In the one I remember the best, I was standing on a bridge over a lake. It was somewhere in the Pacific Northwest--no surprise, since we were visiting my grandparents at the time--with the pine forested hills all around. The bridge was made of metal, or at least had metal supporting post. I remember because there was a small crab crawling along one of the bridge posts, and in the dream I watched it for a while, then picked it up and dropped it down the open entrance to one of the poles. I waited a moment, then I had an overpowering sensation that something vast and terrible was coming up the supporting pole, and I ran screaming off into the forest.
When I woke up(?), there was a crab perched on the ceiling, a meter across and slowly waving its claws at me.

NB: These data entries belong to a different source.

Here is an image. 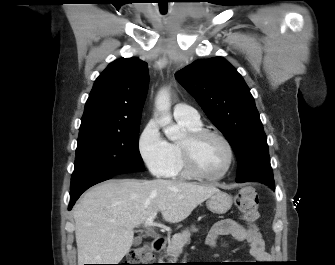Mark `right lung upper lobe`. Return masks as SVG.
<instances>
[{
  "mask_svg": "<svg viewBox=\"0 0 335 265\" xmlns=\"http://www.w3.org/2000/svg\"><path fill=\"white\" fill-rule=\"evenodd\" d=\"M148 81L147 63L138 58L110 63L93 85L79 131L120 129L140 121Z\"/></svg>",
  "mask_w": 335,
  "mask_h": 265,
  "instance_id": "right-lung-upper-lobe-1",
  "label": "right lung upper lobe"
}]
</instances>
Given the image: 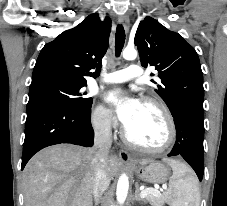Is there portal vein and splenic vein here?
Segmentation results:
<instances>
[{"mask_svg": "<svg viewBox=\"0 0 227 206\" xmlns=\"http://www.w3.org/2000/svg\"><path fill=\"white\" fill-rule=\"evenodd\" d=\"M163 189H167V185H163L162 186ZM148 194H153L155 196H160V191H158V189H153V188H149V189H143L141 191V197L145 198Z\"/></svg>", "mask_w": 227, "mask_h": 206, "instance_id": "18ae733b", "label": "portal vein and splenic vein"}]
</instances>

I just sat there petrified, staring up at it, until my father noticed I was awake when he was walking past my room. He asked what was wrong and I told him, still not taking my eyes off the crab, and after a moment, he said, "Well, tell it to go away." And it sounds ridiculous and I thought it was ridiculous at the time, but I guess it helped because I was able to close my eyes and eventually fall back to sleep.

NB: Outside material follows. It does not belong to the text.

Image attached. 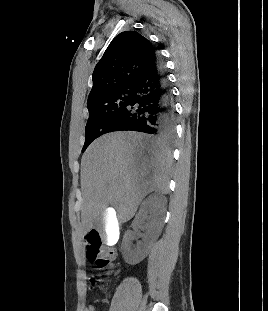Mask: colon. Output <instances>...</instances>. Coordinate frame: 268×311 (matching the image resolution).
<instances>
[{"instance_id": "colon-1", "label": "colon", "mask_w": 268, "mask_h": 311, "mask_svg": "<svg viewBox=\"0 0 268 311\" xmlns=\"http://www.w3.org/2000/svg\"><path fill=\"white\" fill-rule=\"evenodd\" d=\"M85 240L88 261L99 269L111 268V273H114L117 250L111 246H104L103 239L96 230L87 233ZM89 283L91 288H95L98 286L99 280L93 277L90 278Z\"/></svg>"}]
</instances>
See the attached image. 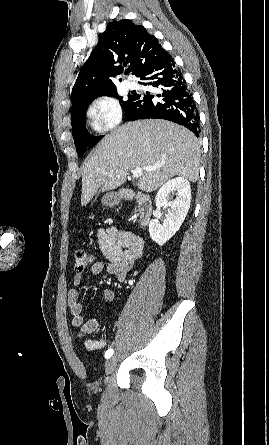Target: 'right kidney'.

The second one I remember, I don't actually remember the dream. I just remember suddenly waking up standing in the bathroom, with both my parents awake and having thrown my clothes in the toilet. My parents were asking me to pick my clothes out (since I had, after all, thrown them in there), but I just kept screaming "NO! NOOOO!" and running away, filled with some kind of nameless fear that I wasn't capable of expressing. And even at the time, there was a small part of my brain that wondered why I was doing this, and why I wasn't just grabbing the clothes so I could go back to sleep...but not enough to overpower the rest of my brain. I think after a long time, my parents eventually gave up, but I don't remember that.

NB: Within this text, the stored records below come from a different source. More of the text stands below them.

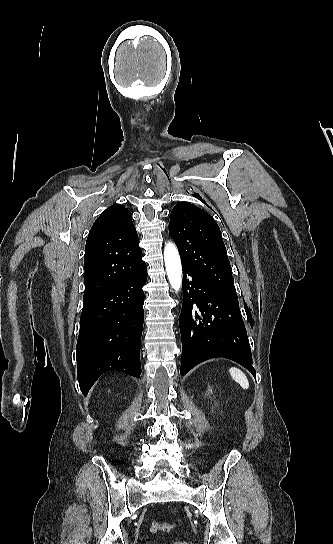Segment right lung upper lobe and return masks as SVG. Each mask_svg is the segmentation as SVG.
Returning <instances> with one entry per match:
<instances>
[{
	"label": "right lung upper lobe",
	"mask_w": 333,
	"mask_h": 544,
	"mask_svg": "<svg viewBox=\"0 0 333 544\" xmlns=\"http://www.w3.org/2000/svg\"><path fill=\"white\" fill-rule=\"evenodd\" d=\"M143 264L132 215L123 205L113 204L97 218L87 238L83 301L109 291Z\"/></svg>",
	"instance_id": "right-lung-upper-lobe-1"
}]
</instances>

Nowadays, I barely remember my dreams at all, which is why the dreams (夢) tag is so sparsely populated, and I haven't had a night terror in years. A lot of the vivid dreams I had when I was younger are much stronger in my memory than the dreams I have now, like the repeated dream of the house on the edge of the cliff and falling into the sea, or all of my friends being vampires. Remembering my dreams is so rare that when I woke up from a nightmare a few months ago with my heart racing and the sheets damp with sweat, the thing I was most surprised about was that I had been affected by the dream strongly enough to react to it. Maybe it's true what they say about your dreams dying as you get older--or maybe it's just my memory that's going.